— What to work on —
Read through the records below and copy each line that uses the word "audio".

======

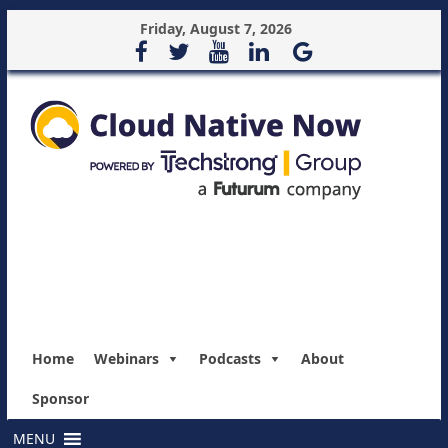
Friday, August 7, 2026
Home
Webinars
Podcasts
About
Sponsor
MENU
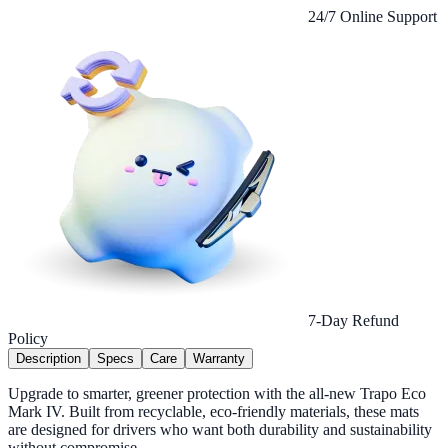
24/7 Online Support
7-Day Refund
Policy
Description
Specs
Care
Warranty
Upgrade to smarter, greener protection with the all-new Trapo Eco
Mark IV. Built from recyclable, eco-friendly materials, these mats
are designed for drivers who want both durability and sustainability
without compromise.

======

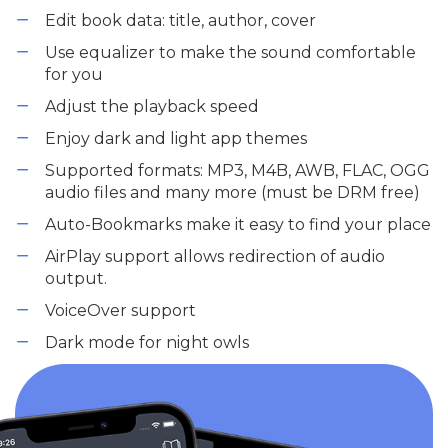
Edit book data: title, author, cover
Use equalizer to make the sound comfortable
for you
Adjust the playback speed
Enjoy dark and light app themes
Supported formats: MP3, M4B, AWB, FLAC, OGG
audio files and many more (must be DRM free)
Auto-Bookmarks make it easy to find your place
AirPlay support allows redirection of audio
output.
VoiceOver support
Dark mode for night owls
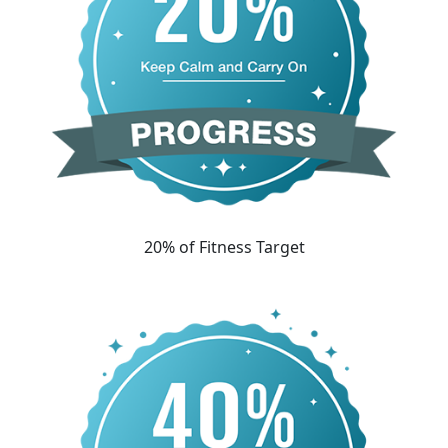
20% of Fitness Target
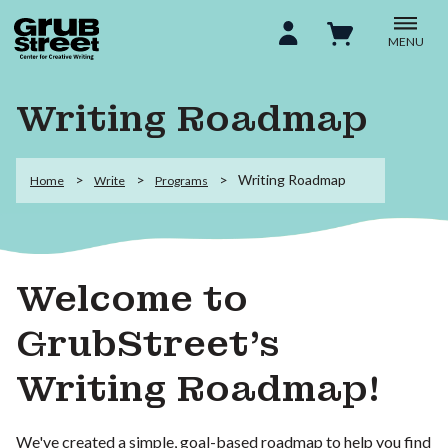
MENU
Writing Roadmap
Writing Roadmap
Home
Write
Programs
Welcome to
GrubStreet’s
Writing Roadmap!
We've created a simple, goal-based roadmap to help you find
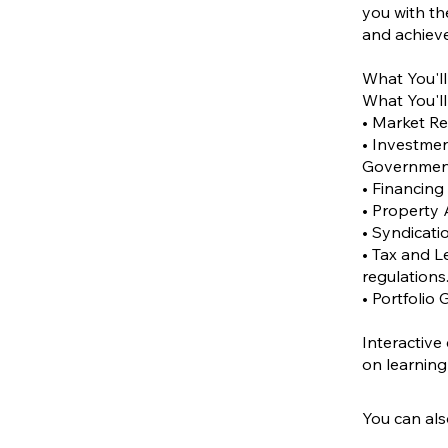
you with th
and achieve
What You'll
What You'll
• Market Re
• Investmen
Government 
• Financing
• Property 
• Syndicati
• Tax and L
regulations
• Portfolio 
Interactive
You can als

======

— Worked solution —
audio files and many more (must be DRM free)
AirPlay support allows redirection of audio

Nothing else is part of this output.